What the task asks: Would you please transcribe exactly the lines from the one containing "Последние сообщения" through the end of the material below, and only those?

--------

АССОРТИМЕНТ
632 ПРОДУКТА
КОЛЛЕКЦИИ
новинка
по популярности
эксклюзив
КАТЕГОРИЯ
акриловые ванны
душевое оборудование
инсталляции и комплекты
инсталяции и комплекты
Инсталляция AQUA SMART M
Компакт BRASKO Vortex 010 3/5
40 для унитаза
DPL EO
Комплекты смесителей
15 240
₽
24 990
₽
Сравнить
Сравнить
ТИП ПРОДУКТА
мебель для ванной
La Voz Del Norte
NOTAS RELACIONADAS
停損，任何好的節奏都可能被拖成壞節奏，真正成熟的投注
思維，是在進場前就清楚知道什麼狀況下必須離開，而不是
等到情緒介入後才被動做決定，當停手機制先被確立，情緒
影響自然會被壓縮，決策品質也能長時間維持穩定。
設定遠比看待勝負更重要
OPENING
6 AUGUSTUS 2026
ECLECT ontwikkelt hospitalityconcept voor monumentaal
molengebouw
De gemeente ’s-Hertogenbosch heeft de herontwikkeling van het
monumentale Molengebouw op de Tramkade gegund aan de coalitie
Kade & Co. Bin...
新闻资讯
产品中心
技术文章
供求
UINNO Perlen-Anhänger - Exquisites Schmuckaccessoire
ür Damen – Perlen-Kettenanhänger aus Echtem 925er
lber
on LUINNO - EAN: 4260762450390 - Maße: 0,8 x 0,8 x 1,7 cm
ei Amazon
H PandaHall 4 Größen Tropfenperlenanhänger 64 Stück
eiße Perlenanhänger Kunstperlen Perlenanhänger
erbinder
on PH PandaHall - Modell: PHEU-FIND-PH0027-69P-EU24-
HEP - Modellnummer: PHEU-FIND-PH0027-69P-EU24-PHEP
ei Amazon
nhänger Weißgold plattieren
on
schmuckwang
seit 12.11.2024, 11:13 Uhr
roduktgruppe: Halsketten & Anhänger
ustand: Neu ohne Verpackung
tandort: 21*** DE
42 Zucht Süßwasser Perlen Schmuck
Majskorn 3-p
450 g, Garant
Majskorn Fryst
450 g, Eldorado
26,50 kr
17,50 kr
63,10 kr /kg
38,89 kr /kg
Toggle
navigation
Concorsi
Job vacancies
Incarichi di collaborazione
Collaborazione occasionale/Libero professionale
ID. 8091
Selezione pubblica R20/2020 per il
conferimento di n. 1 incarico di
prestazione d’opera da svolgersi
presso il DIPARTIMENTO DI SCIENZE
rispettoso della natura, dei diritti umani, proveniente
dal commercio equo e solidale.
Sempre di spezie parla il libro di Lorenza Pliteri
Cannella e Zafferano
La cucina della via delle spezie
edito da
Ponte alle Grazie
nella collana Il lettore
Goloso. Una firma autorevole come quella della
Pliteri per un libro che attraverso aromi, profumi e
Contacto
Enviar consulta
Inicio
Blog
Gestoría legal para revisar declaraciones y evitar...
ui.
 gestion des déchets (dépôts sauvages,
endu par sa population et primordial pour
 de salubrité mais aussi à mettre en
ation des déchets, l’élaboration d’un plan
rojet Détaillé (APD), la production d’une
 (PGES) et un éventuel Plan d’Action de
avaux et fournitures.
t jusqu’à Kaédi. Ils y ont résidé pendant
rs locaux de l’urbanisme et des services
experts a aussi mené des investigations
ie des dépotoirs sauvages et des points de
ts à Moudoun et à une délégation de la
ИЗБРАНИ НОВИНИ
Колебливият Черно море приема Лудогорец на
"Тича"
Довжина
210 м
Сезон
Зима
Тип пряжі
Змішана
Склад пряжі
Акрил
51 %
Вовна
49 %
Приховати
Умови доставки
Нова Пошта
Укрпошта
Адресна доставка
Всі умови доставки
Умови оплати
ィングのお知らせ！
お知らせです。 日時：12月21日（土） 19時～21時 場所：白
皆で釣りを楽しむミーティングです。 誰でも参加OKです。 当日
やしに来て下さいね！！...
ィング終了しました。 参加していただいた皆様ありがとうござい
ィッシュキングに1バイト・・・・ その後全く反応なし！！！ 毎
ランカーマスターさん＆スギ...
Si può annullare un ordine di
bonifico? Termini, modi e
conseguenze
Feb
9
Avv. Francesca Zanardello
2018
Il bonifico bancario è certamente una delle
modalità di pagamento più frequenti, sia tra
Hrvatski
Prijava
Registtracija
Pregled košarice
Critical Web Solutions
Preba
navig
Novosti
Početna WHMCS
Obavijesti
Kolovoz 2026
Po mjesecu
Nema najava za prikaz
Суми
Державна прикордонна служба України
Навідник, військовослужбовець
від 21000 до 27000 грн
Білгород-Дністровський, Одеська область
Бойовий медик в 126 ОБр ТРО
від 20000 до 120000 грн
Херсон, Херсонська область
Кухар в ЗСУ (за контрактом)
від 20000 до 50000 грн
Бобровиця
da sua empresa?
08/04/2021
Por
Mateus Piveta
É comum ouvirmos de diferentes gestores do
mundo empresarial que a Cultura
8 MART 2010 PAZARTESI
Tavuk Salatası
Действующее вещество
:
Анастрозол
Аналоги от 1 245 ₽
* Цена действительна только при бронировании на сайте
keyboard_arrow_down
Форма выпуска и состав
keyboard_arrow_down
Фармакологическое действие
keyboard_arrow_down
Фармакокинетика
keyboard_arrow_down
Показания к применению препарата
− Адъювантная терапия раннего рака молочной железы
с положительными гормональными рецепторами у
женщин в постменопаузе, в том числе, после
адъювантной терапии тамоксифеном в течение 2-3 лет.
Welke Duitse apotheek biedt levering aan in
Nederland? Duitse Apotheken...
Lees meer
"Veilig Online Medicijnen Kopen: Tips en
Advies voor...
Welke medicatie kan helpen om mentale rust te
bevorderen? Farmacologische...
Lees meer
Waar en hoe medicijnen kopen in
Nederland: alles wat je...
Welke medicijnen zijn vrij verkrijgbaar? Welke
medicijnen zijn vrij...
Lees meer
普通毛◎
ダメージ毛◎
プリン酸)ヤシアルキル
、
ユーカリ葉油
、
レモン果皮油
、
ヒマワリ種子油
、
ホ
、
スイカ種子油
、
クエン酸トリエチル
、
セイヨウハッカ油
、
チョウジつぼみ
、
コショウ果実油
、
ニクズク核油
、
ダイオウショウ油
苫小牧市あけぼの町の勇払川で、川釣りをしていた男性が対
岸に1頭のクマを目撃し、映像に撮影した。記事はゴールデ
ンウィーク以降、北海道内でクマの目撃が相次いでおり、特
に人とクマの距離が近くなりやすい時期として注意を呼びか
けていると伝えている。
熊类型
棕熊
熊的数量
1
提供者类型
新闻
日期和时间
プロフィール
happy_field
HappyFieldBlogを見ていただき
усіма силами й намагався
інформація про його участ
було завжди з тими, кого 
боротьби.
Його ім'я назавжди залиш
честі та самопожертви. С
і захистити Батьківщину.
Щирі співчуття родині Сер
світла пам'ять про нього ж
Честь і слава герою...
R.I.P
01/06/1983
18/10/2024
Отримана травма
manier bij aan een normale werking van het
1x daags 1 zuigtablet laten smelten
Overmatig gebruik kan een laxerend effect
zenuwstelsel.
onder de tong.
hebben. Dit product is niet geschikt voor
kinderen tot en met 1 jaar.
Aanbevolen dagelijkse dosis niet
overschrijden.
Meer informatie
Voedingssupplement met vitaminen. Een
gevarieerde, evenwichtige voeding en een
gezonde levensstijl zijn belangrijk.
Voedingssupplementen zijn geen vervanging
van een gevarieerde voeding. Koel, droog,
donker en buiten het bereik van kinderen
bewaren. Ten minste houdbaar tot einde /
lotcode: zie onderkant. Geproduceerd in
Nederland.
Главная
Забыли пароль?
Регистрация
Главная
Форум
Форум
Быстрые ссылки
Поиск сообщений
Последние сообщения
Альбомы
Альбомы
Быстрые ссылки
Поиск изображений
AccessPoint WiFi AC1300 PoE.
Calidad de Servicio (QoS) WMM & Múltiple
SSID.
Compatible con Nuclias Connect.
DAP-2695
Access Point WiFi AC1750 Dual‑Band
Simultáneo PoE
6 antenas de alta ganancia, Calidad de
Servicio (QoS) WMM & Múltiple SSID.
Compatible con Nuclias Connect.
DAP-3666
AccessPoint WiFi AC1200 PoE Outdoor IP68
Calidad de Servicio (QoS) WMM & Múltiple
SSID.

--------

Answer to the exercise:
Последние сообщения
Альбомы
Альбомы
Быстрые ссылки
Поиск изображений
AccessPoint WiFi AC1300 PoE.
Calidad de Servicio (QoS) WMM & Múltiple
SSID.
Compatible con Nuclias Connect.
DAP-2695
Access Point WiFi AC1750 Dual‑Band
Simultáneo PoE
6 antenas de alta ganancia, Calidad de
Servicio (QoS) WMM & Múltiple SSID.
Compatible con Nuclias Connect.
DAP-3666
AccessPoint WiFi AC1200 PoE Outdoor IP68
Calidad de Servicio (QoS) WMM & Múltiple
SSID.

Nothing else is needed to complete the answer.